▸ **WORK TO BE COMPLETED**:
Extract the text of each entry below exactly, leaving every image behind.

▸ **RECORDS SHOWN**:
[Start of Attachment]

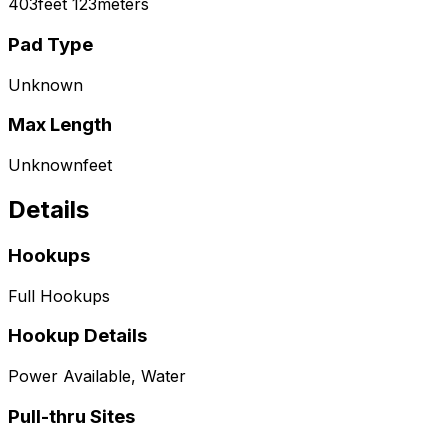
403
feet
123
meters
Pad Type
Unknown
Max Length
Unknown
feet
Details
Hookups
Full Hookups
Hookup Details
Power Available, Water
Pull-thru Sites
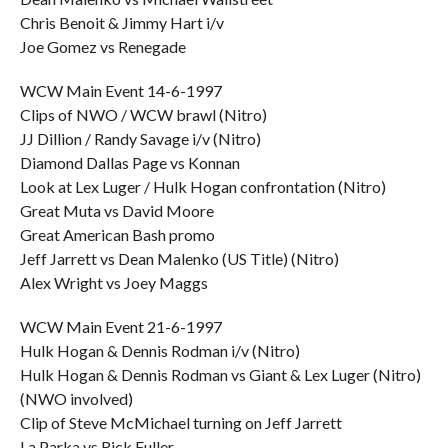
Chris Benoit & Jimmy Hart i/v
Joe Gomez vs Renegade
WCW Main Event 14-6-1997
Clips of NWO / WCW brawl (Nitro)
JJ Dillion / Randy Savage i/v (Nitro)
Diamond Dallas Page vs Konnan
Look at Lex Luger / Hulk Hogan confrontation (Nitro)
Great Muta vs David Moore
Great American Bash promo
Jeff Jarrett vs Dean Malenko (US Title) (Nitro)
Alex Wright vs Joey Maggs
WCW Main Event 21-6-1997
Hulk Hogan & Dennis Rodman i/v (Nitro)
Hulk Hogan & Dennis Rodman vs Giant & Lex Luger (Nitro)
(NWO involved)
Clip of Steve McMichael turning on Jeff Jarrett
La Parka vs Rick Fuller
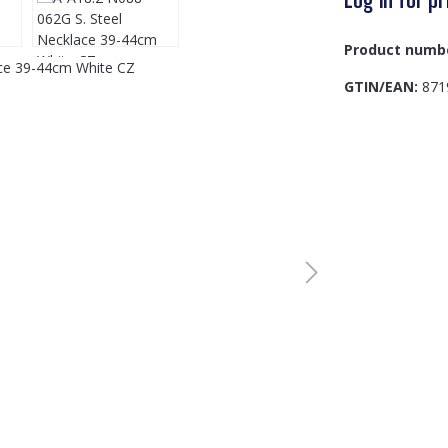
Product numb
GTIN/EAN:
871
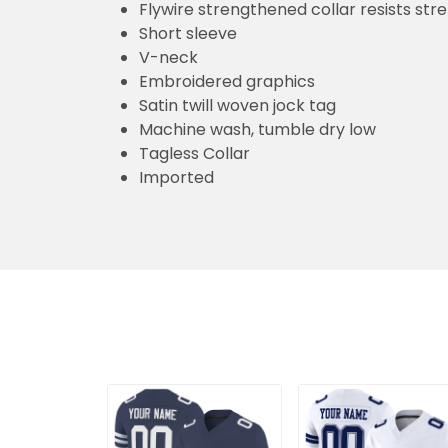
Flywire strengthened collar resists str
Short sleeve
V-neck
Embroidered graphics
Satin twill woven jock tag
Machine wash, tumble dry low
Tagless Collar
Imported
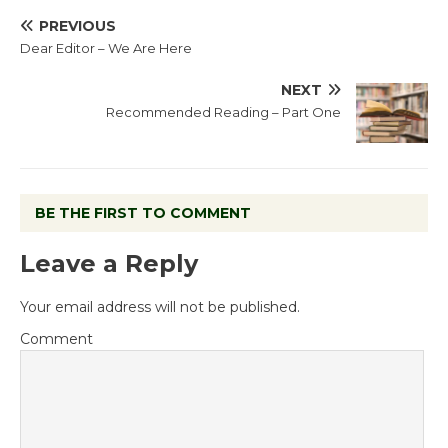
PREVIOUS
Dear Editor – We Are Here
NEXT
Recommended Reading – Part One
BE THE FIRST TO COMMENT
Leave a Reply
Your email address will not be published.
Comment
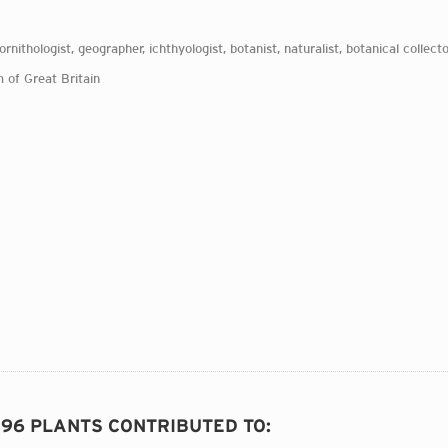
 ornithologist, geographer, ichthyologist, botanist, naturalist, botanical collecto
 of Great Britain
296 PLANTS CONTRIBUTED TO
:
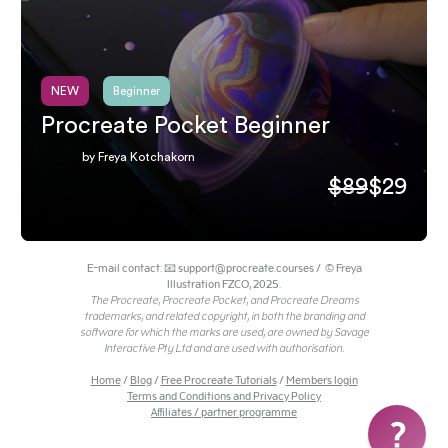
NEW
Beginner
Procreate Pocket Beginner
by Freya Kotchakorn
$89
$29
E-mail contact: 📧 support@procreate.courses / © Freya
Illustration FZCO, 2025.
The Procreate, Procreate Pocket, and Procreate Dreams
trademarks, and related copyright, in both the branding and
software for which the marks are used, are owned by Savage
Interactive Pty Ltd and are used with authorisation.
Home
/
Blog
/
Free Procreate Tutorials
/
Members login
Terms and Conditions and Privacy Policy
Affiliates / partner programme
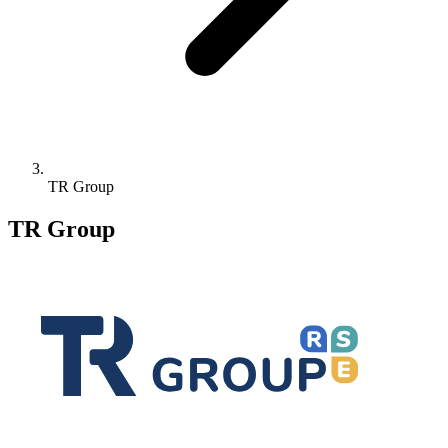
TR Group
TR Group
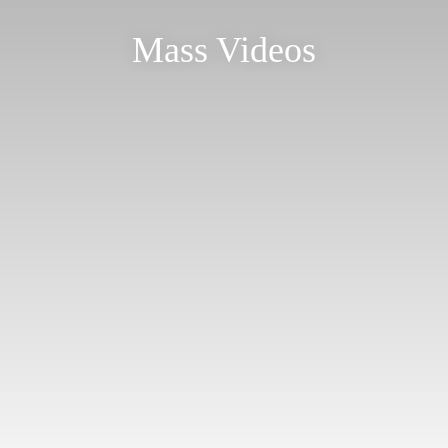
Mass Videos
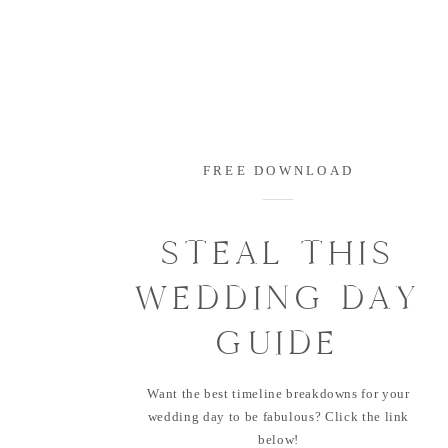
FREE DOWNLOAD
STEAL THIS
WEDDING DAY
GUIDE
Want the best timeline breakdowns for your
wedding day to be fabulous? Click the link
below!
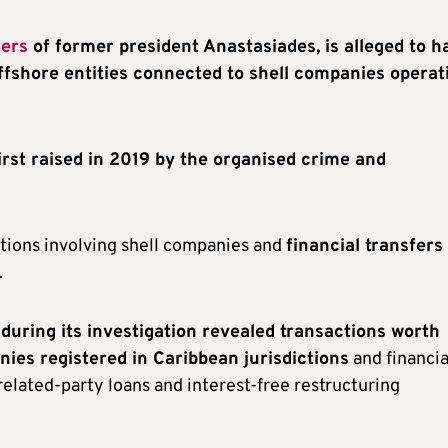
ters
of former president Anastasiades, is alleged to h
 offshore entities connected to shell companies operat
first raised in 2019 by the organised crime and
ctions involving shell companies and
financial transfers
.
uring its investigation revealed transactions worth
ies registered in Caribbean jurisdictions
and financia
related-party loans and interest-free restructuring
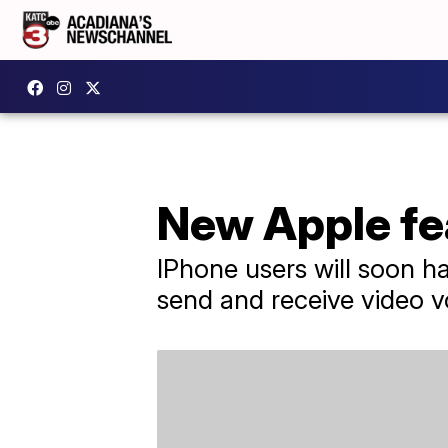
New Apple fea
IPhone users will soon ha
send and receive video v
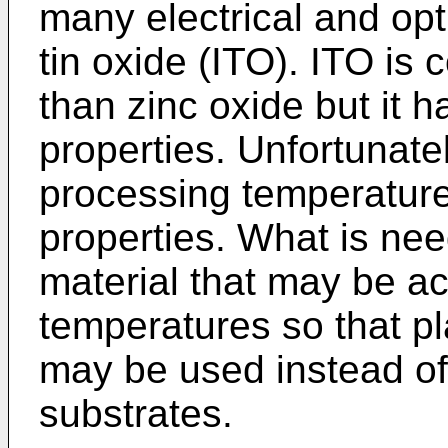
many electrical and opt
tin oxide (ITO). ITO is
than zinc oxide but it ha
properties. Unfortunate
processing temperature
properties. What is ne
material that may be ac
temperatures so that pla
may be used instead of 
substrates.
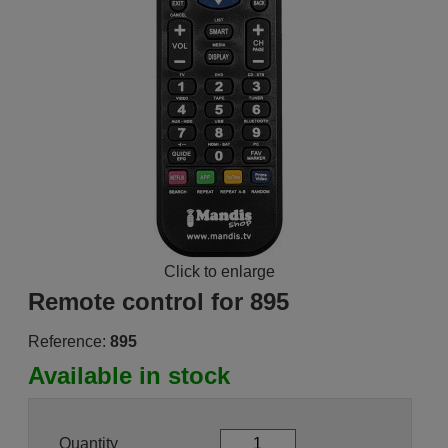
Click to enlarge
Remote control for 895
Reference:
895
Available in stock
Quantity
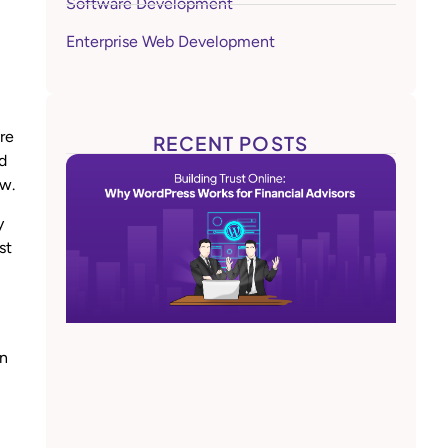
Software Development
Enterprise Web Development
are
RECENT POSTS
d
ow.
y
st
on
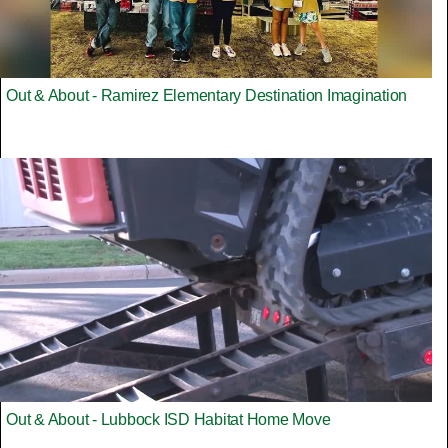
Out & About - Ramirez Elementary Destination Imagination
Out & About - Lubbock ISD Habitat Home Move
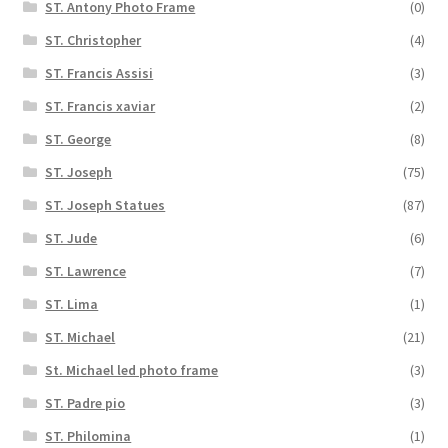
ST. Antony Photo Frame
(0)
ST. Christopher
(4)
ST. Francis Assisi
(3)
ST. Francis xaviar
(2)
ST. George
(8)
ST. Joseph
(75)
ST. Joseph Statues
(87)
ST. Jude
(6)
ST. Lawrence
(7)
ST. Lima
(1)
ST. Michael
(21)
St. Michael led photo frame
(3)
ST. Padre pio
(3)
ST. Philomina
(1)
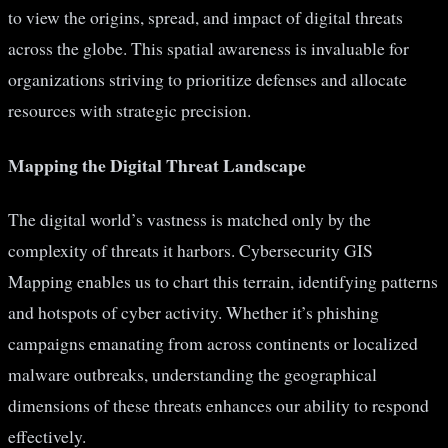
to view the origins, spread, and impact of digital threats
across the globe. This spatial awareness is invaluable for
organizations striving to prioritize defenses and allocate
resources with strategic precision.
Mapping the Digital Threat Landscape
The digital world’s vastness is matched only by the
complexity of threats it harbors. Cybersecurity GIS
Mapping enables us to chart this terrain, identifying patterns
and hotspots of cyber activity. Whether it’s phishing
campaigns emanating from across continents or localized
malware outbreaks, understanding the geographical
dimensions of these threats enhances our ability to respond
effectively.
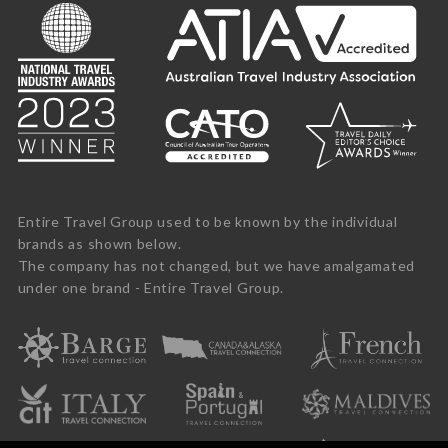
Entire Travel Group used to be known by the individual
brands as shown below.
The company has not changed, but we have amalgamated
under one brand - Entire Travel Group.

[End of Attachment]

▸ **THE COMPLETED TASK**:
403
feet
123
meters
Pad Type
Unknown
Max Length
Unknown
feet
Details
Hookups
Full Hookups
Hookup Details
Power Available, Water
Pull-thru Sites
Chris Benoit & Jimmy Hart i/v
Joe Gomez vs Renegade
WCW Main Event 14-6-1997
Clips of NWO / WCW brawl (Nitro)
JJ Dillion / Randy Savage i/v (Nitro)
Diamond Dallas Page vs Konnan
Look at Lex Luger / Hulk Hogan confrontation (Nitro)
Great Muta vs David Moore
Great American Bash promo
Jeff Jarrett vs Dean Malenko (US Title) (Nitro)
Alex Wright vs Joey Maggs
WCW Main Event 21-6-1997
Hulk Hogan & Dennis Rodman i/v (Nitro)
Hulk Hogan & Dennis Rodman vs Giant & Lex Luger (Nitro)
(NWO involved)
Clip of Steve McMichael turning on Jeff Jarrett
La Parka vs Rick Fuller
Product numb
GTIN/EAN:
871
Flywire strengthened collar resists str
Short sleeve
V-neck
Embroidered graphics
Satin twill woven jock tag
Machine wash, tumble dry low
Tagless Collar
Imported
PREVIOUS
Dear Editor – We Are Here
NEXT
Recommended Reading – Part One
BE THE FIRST TO COMMENT
Leave a Reply
Your email address will not be published.
Comment
 ornithologist, geographer, ichthyologist, botanist, naturalist, botanical collecto
 of Great Britain
296 PLANTS CONTRIBUTED TO
:
NEW
Beginner
Procreate Pocket Beginner
by Freya Kotchakorn
$89
$29
E-mail contact: 📧 support@procreate.courses / © Freya
Illustration FZCO, 2025.
The Procreate, Procreate Pocket, and Procreate Dreams
trademarks, and related copyright, in both the branding and
software for which the marks are used, are owned by Savage
Interactive Pty Ltd and are used with authorisation.
Home
/
Blog
/
Free Procreate Tutorials
/
Members login
Terms and Conditions and Privacy Policy
Affiliates / partner programme
TR Group
TR Group
Mass Videos
FREE DOWNLOAD
STEAL THIS
WEDDING DAY
GUIDE
Want the best timeline breakdowns for your
wedding day to be fabulous? Click the link
below!
ters
of former president Anastasiades, is alleged to h
 offshore entities connected to shell companies operat
first raised in 2019 by the organised crime and
ctions involving shell companies and
financial transfers
.
uring its investigation revealed transactions worth
ies registered in Caribbean jurisdictions
and financia
related-party loans and interest-free restructuring
New Apple fea
IPhone users will soon ha
send and receive video v
many electrical and opt
tin oxide (ITO). ITO is
than zinc oxide but it ha
properties. Unfortunate
processing temperature
properties. What is ne
material that may be ac
temperatures so that pla
may be used instead of 
substrates.
Click to enlarge
Remote control for 895
Reference:
895
Available in stock
Quantity
Software Development
Enterprise Web Development
are
RECENT POSTS
d
ow.
y
st
on
Out & About - Ramirez Elementary Destination Imagination
Out & About - Lubbock ISD Habitat Home Move
ST. Antony Photo Frame
(0)
ST. Christopher
(4)
ST. Francis Assisi
(3)
ST. Francis xaviar
(2)
ST. George
(8)
ST. Joseph
(75)
ST. Joseph Statues
(87)
ST. Jude
(6)
ST. Lawrence
(7)
ST. Lima
(1)
ST. Michael
(21)
St. Michael led photo frame
(3)
ST. Padre pio
(3)
ST. Philomina
(1)
to view the origins, spread, and impact of digital threats
across the globe. This spatial awareness is invaluable for
organizations striving to prioritize defenses and allocate
resources with strategic precision.
Mapping the Digital Threat Landscape
The digital world’s vastness is matched only by the
complexity of threats it harbors. Cybersecurity GIS
Mapping enables us to chart this terrain, identifying patterns
and hotspots of cyber activity. Whether it’s phishing
campaigns emanating from across continents or localized
malware outbreaks, understanding the geographical
dimensions of these threats enhances our ability to respond
effectively.
Entire Travel Group used to be known by the individual
brands as shown below.
The company has not changed, but we have amalgamated
under one brand - Entire Travel Group.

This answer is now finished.